Posted on April 16, 2014 at 10:19 PM

Updated Wednesday, Apr 16 at 10:21 PM

Jaclyn Kelley / Eyewitness News
Email: | Twitter: @jkelleyWWL

NEW ORLEANS -- Biking continues to get more popular here in the city, but last week's car crash that killed an Ironman competitor raises concerns about whether drivers and bicyclists know the rules.

New Orleans ranks at the top when it comes to the number of bike commuters hitting the pavement, but those in the local biking community says it's not always the most bike friendly.

"We pretty much have close calls weekly," said triathlon coach Kevin Pilet.

Every weekend, Pilet takes 30 to 40 cyclists out to train on Chef Highway. It is the same stretch of highway where an Atlanta firefighter was killed while cycling last week.

Pilet said that is why safety always comes first

"The right of way, no matter what, we try to give to the driver because we get killed," he said. "It doesn't matter who is right or wrong."

He said more often than not, drivers do not share the road.

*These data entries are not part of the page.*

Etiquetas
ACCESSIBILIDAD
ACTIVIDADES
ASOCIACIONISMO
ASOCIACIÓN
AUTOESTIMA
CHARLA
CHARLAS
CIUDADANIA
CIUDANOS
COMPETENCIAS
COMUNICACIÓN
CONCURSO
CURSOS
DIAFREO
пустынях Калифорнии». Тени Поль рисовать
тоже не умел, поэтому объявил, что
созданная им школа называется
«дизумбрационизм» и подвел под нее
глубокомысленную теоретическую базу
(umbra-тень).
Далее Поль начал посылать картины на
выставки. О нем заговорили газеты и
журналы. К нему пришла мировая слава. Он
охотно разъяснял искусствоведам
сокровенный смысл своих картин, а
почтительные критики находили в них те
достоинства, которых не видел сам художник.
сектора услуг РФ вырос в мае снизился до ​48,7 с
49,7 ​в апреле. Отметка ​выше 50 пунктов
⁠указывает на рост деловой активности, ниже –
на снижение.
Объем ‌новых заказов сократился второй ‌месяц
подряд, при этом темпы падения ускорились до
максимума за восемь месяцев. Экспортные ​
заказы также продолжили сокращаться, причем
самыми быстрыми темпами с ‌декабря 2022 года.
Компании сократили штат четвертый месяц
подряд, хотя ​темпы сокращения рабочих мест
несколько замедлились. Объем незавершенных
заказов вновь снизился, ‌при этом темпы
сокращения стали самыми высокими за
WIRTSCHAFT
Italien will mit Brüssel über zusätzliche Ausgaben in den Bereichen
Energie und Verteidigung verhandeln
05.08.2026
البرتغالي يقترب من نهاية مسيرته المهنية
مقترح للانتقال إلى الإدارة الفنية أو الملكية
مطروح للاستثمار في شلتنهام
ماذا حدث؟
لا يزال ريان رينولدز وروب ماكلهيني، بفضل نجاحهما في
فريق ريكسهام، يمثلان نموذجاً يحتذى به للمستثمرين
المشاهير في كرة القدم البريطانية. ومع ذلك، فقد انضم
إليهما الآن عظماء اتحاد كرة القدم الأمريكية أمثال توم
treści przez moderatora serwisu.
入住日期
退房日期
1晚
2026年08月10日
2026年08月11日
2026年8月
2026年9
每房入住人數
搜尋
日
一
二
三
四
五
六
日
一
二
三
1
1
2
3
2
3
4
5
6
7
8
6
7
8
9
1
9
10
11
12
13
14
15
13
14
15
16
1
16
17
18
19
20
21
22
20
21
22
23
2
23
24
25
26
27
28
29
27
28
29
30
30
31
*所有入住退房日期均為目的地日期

It is a frustration drivers also share.

"It is a road, it is a car path first," said Julie Tompkins, who drives a lot for work. "Sometimes I feel like the bikers think they own the road."

Although Chef Highway is not a designed bike route, Bike Easy Executive Director Naomi Doerner said bicyclists have every right to be on the road.

"Bikers are allow the same privileges as drivers on the road -- and they are privileges -- and we are to abide by the rules of the road," says Doerner.

That means bike riders have to ride on the right side of the road and not the sidewalk. Just like cars, cyclists must obey all traffic laws, such as stopping at stop signs and use turn signals.

State law also says motorists must give cyclists at least three feet of space when passing, if it is safe and legal to pass.

Still, drivers and cyclists are guilty of breaking these laws.

"The public, in general, needs to be educated about riding with traffic and the cars about sharing the lane," Pilet said.

Whether you drive or bike, everyone seems to agree there needs to be more road signs, more bike paths and better enforcement of the laws.

"Just as you would caution drivers to be safe on the road, you would caution bicyclist to be safe on the road," Doerner said. "These are safe activities as long as everyone is following the rules."